• Task prompt: Quote the lines of the data below verbatim, beginning at the line that contains "idea of a solid" and ending at the last line, both included, and excluding pictures.

───── Data shown ─────

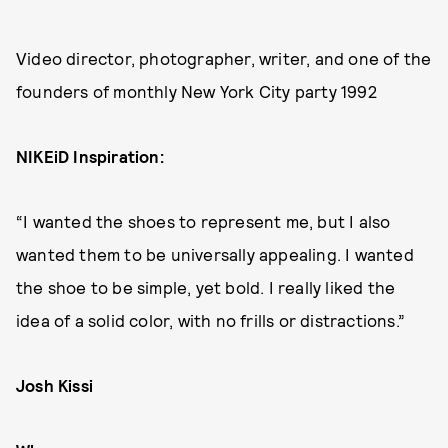
Video director, photographer, writer, and one of the
founders of monthly New York City party 1992
NIKEiD Inspiration:
“I wanted the shoes to represent me, but I also
wanted them to be universally appealing. I wanted
the shoe to be simple, yet bold. I really liked the
idea of a solid color, with no frills or distractions.”
Josh Kissi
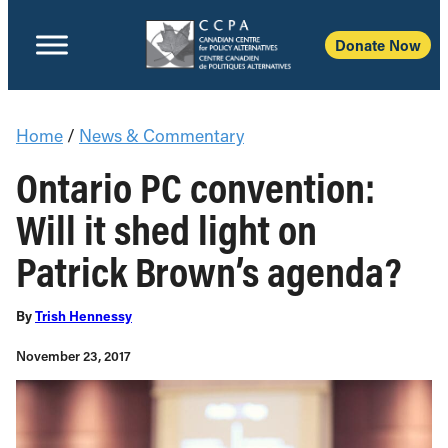
Donate Now
Home
/
News & Commentary
Ontario PC convention:
Will it shed light on
Patrick Brown’s agenda?
By
Trish Hennessy
November 23, 2017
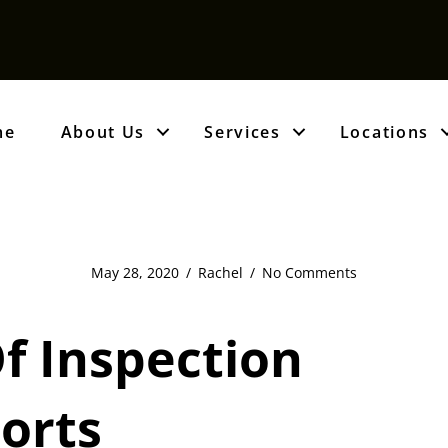
me
About Us
Services
Locations
May 28, 2020
/
Rachel
/
No Comments
f Inspection
orts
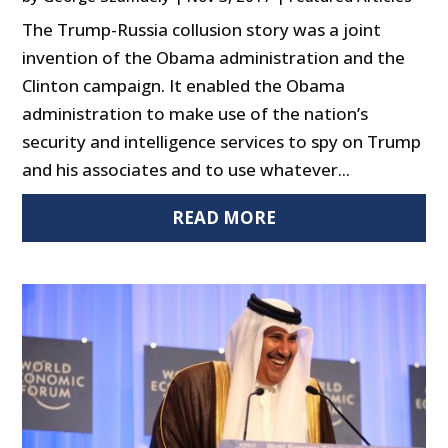
The Trump-Russia collusion story was a joint
invention of the Obama administration and the
Clinton campaign. It enabled the Obama
administration to make use of the nation’s
security and intelligence services to spy on Trump
and his associates and to use whatever...
READ MORE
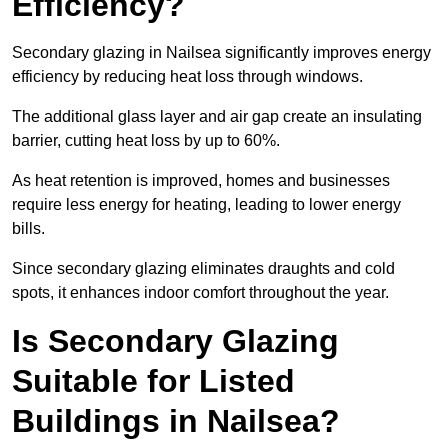
Efficiency?
Secondary glazing in Nailsea significantly improves energy
efficiency by reducing heat loss through windows.
The additional glass layer and air gap create an insulating
barrier, cutting heat loss by up to 60%.
As heat retention is improved, homes and businesses
require less energy for heating, leading to lower energy
bills.
Since secondary glazing eliminates draughts and cold
spots, it enhances indoor comfort throughout the year.
Is Secondary Glazing
Suitable for Listed
Buildings in Nailsea?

─────

• Exercise output:
idea of a solid color, with no frills or distractions.”
Josh Kissi
Donate Now
Home
/
News & Commentary
Ontario PC convention:
Will it shed light on
Patrick Brown’s agenda?
By
Trish Hennessy
November 23, 2017
me
About Us
Services
Locations
May 28, 2020
/
Rachel
/
No Comments
f Inspection
orts
The Trump-Russia collusion story was a joint
invention of the Obama administration and the
Clinton campaign. It enabled the Obama
administration to make use of the nation’s
security and intelligence services to spy on Trump
and his associates and to use whatever...
READ MORE
Efficiency?
Secondary glazing in Nailsea significantly improves energy
efficiency by reducing heat loss through windows.
The additional glass layer and air gap create an insulating
barrier, cutting heat loss by up to 60%.
As heat retention is improved, homes and businesses
require less energy for heating, leading to lower energy
bills.
Since secondary glazing eliminates draughts and cold
spots, it enhances indoor comfort throughout the year.
Is Secondary Glazing
Suitable for Listed
Buildings in Nailsea?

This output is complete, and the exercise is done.